Published: July 28th, 2015

Picture
In addition to writing, Lauren K. Carlson raises goats and chickens on her family’s hobby farm in rural Dawson, Minnesota. She holds an M.A. in English from Grand Valley State University. Her work has appeared in Blue Heron Review and Fwriction Review. She was recently awarded a Developing Artist’s Grant for her work in poetry from the Southwest Minnesota Arts Council. For more publication credits see .
Floods Bearing Fertile Fields
Folded like a paper envelope, my slender wrists
I spread open and partway my soul bare.
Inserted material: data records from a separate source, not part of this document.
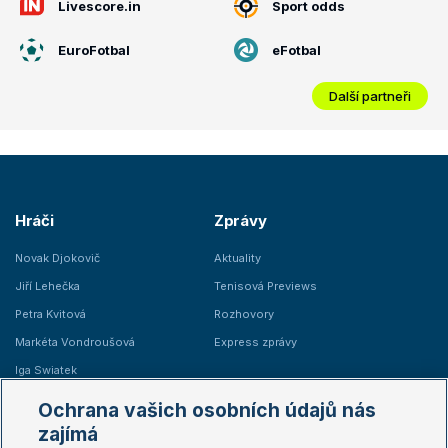
Livescore.in
Sport odds
EuroFotbal
eFotbal
Další partneři
Hráči
Zprávy
Novak Djokovič
Aktuality
Jiří Lehečka
Tenisová Previews
Petra Kvitová
Rozhovory
Markéta Vondroušová
Express zprávy
Iga Swiatek
Marie Bouzková
Ochrana vašich osobních údajů nás
Žebříčky
Kalendář turnajů
zajímá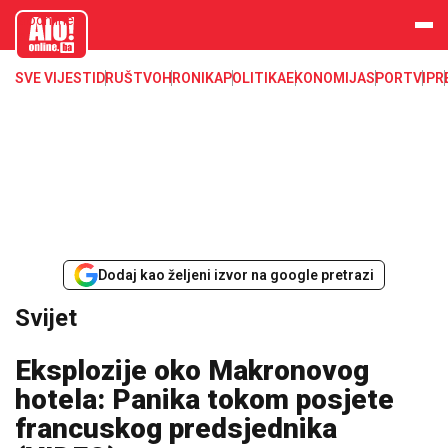
aloonline.b
a
SVE VIJESTI
DRUŠTVO
HRONIKA
POLITIKA
EKONOMIJA
SPORT
VIP
R
Dodaj kao željeni izvor na google pretrazi
Svijet
Eksplozije oko Makronovog
hotela: Panika tokom posjete
francuskog predsjednika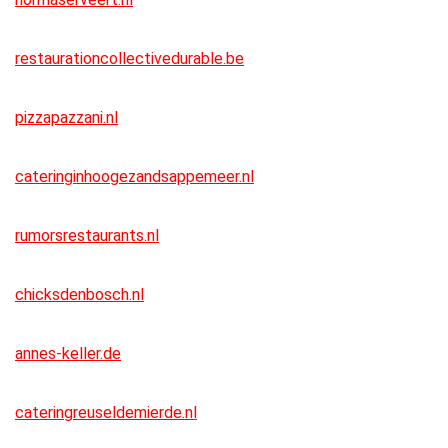
restaurationcollectivedurable.be
pizzapazzani.nl
cateringinhoogezandsappemeer.nl
rumorsrestaurants.nl
chicksdenbosch.nl
annes-keller.de
cateringreuseldemierde.nl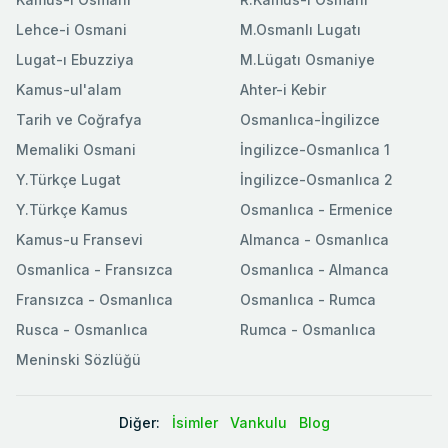
Lehce-i Osmani
M.Osmanlı Lugatı
Lugat-ı Ebuzziya
M.Lügatı Osmaniye
Kamus-ul'alam
Ahter-i Kebir
Tarih ve Coğrafya
Osmanlıca-İngilizce
Memaliki Osmani
İngilizce-Osmanlıca 1
Y.Türkçe Lugat
İngilizce-Osmanlıca 2
Y.Türkçe Kamus
Osmanlıca - Ermenice
Kamus-u Fransevi
Almanca - Osmanlıca
Osmanlica - Fransızca
Osmanlıca - Almanca
Fransızca - Osmanlıca
Osmanlıca - Rumca
Rusca - Osmanlıca
Rumca - Osmanlıca
Meninski Sözlüğü
Diğer:
İsimler
Vankulu
Blog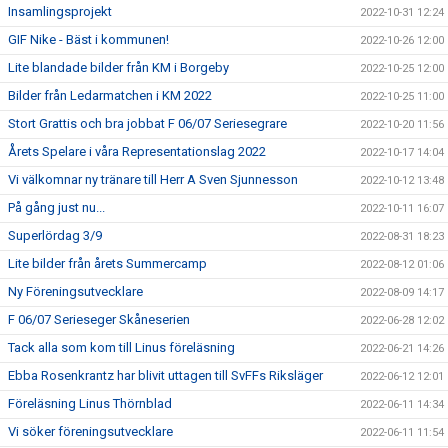
Insamlingsprojekt
2022-10-31 12:24
GIF Nike - Bäst i kommunen!
2022-10-26 12:00
Lite blandade bilder från KM i Borgeby
2022-10-25 12:00
Bilder från Ledarmatchen i KM 2022
2022-10-25 11:00
Stort Grattis och bra jobbat F 06/07 Seriesegrare
2022-10-20 11:56
Årets Spelare i våra Representationslag 2022
2022-10-17 14:04
Vi välkomnar ny tränare till Herr A Sven Sjunnesson
2022-10-12 13:48
På gång just nu...
2022-10-11 16:07
Superlördag 3/9
2022-08-31 18:23
Lite bilder från årets Summercamp
2022-08-12 01:06
Ny Föreningsutvecklare
2022-08-09 14:17
F 06/07 Serieseger Skåneserien
2022-06-28 12:02
Tack alla som kom till Linus föreläsning
2022-06-21 14:26
Ebba Rosenkrantz har blivit uttagen till SvFFs Riksläger
2022-06-12 12:01
Föreläsning Linus Thörnblad
2022-06-11 14:34
Vi söker föreningsutvecklare
2022-06-11 11:54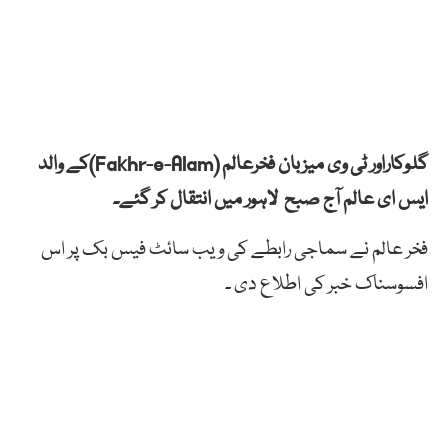
گلوکاراور ٹی وی میزبان فخرعالم (Fakhr-e-Alam)کے والد
ایس ای عالم آج صبح لاہور میں انتقال کر گئے۔
فخر عالم نے سماجی رابطے کی ویب سائٹ فیس بک پر اس
افسوسناک خبر کی اطلاع دی ۔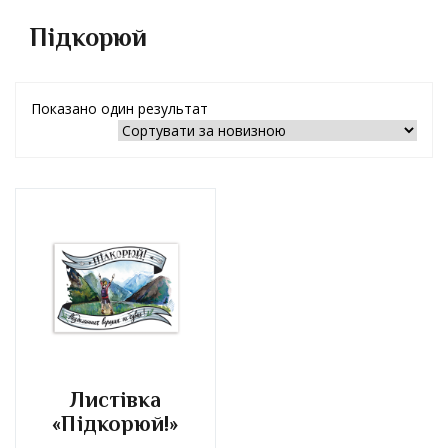
Підкорюй
Показано один результат
Листівка
«Підкорюй!»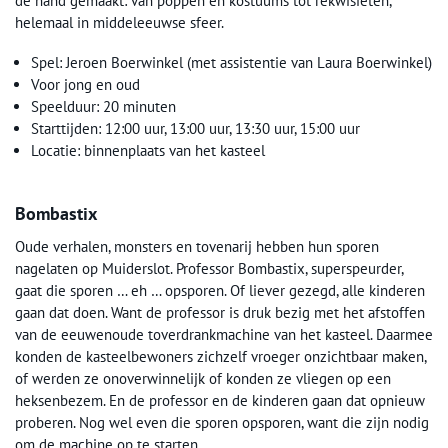
de hand gemaakt: van poppen en kostuums tot rekwisieten,
helemaal in middeleeuwse sfeer.
Spel: Jeroen Boerwinkel (met assistentie van Laura Boerwinkel)
Voor jong en oud
Speelduur: 20 minuten
Starttijden: 12:00 uur, 13:00 uur, 13:30 uur, 15:00 uur
Locatie: binnenplaats van het kasteel
Bombastix
Oude verhalen, monsters en tovenarij hebben hun sporen
nagelaten op Muiderslot. Professor Bombastix, superspeurder,
gaat die sporen … eh … opsporen. Of liever gezegd, alle kinderen
gaan dat doen. Want de professor is druk bezig met het afstoffen
van de eeuwenoude toverdrankmachine van het kasteel. Daarmee
konden de kasteelbewoners zichzelf vroeger onzichtbaar maken,
of werden ze onoverwinnelijk of konden ze vliegen op een
heksenbezem. En de professor en de kinderen gaan dat opnieuw
proberen. Nog wel even die sporen opsporen, want die zijn nodig
om de machine op te starten…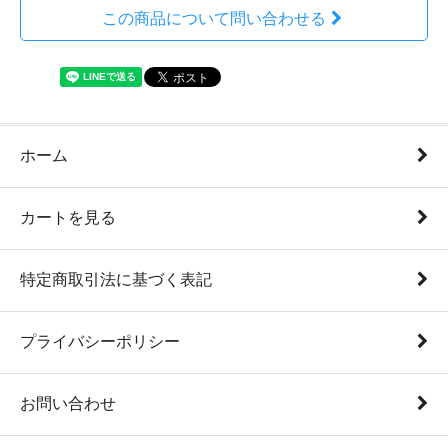
この商品について問い合わせる
ホーム
カートを見る
特定商取引法に基づく表記
プライバシーポリシー
お問い合わせ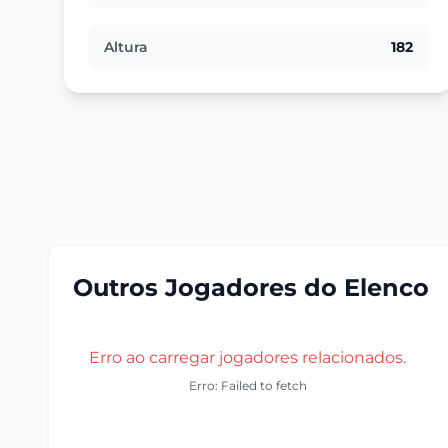
Altura
182
Outros Jogadores do Elenco
Erro ao carregar jogadores relacionados.
Erro: Failed to fetch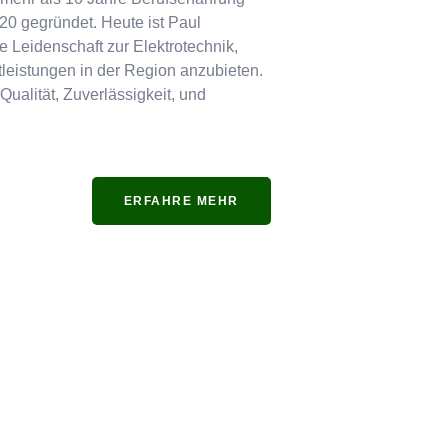
0 gegründet. Heute ist Paul
e Leidenschaft zur Elektrotechnik,
stleistungen in der Region anzubieten.
Qualität, Zuverlässigkeit, und
ERFAHRE MEHR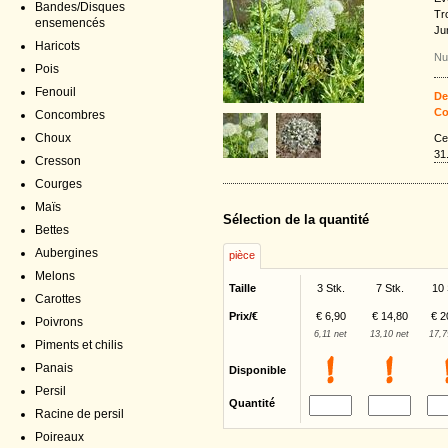
Bandes/Disques
Tr
ensemencés
Jun
Haricots
Nu
Pois
Fenouil
De
Co
Concombres
Choux
Ce
31
Cresson
Courges
Maïs
Sélection de la quantité
Bettes
Aubergines
pièce
Melons
Taille
3 Stk.
7 Stk.
10 
Carottes
Prix/€
€ 6,90
€ 14,80
€ 2
Poivrons
6,11 net
13,10 net
17,7
Piments et chilis
Panais
Disponible
Persil
Quantité
Racine de persil
Poireaux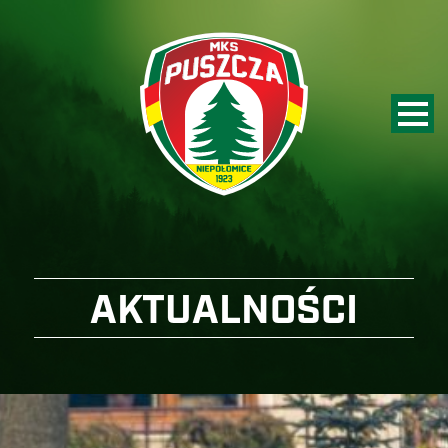
AKTUALNOŚCI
For this
place where two disparate elements crash
brooding lost treasures from the mud,
some dried, some wet, some rotten, some new
some smooth, some sharp, some living, some not--

The rhythm of the inward outward lung breathe,
deep fresh air lake breathe, no salt rings here
breathe, only corn stalk spines fighting surface,
forcing themselves through the bitter stone’s swollen
embrace which is the wind’s impression made force

which is like mountains,
which is the earth crashing into itself,
which is rock-hard waves heaving.
which is land on tide of alien shore--

These waves shore fingers--
these reeds clutch at feet,
remnants all dredging toe,
ankle, shin, wrist. Watching
patterns spread out, returning
swirling for fleeting notice:

Scattered between the ends of waves, and the beginnings of dirt I find a
pelican feather, standing straight up like a mast in the flood filled field.
The wind waves its white strands against the currents of hair collected
behind my ear.

Once I had a snow globe at the beach.
I threw it to the waves, and it rode over the undertow
floating like a boat. The bits of soap not snow, eventually
drained out, along with the chemical blue, that fluttered the snow about.

I laughed and loved the figures, as they bled into the sea.
I laughed and loved the figures, as they bled back to me.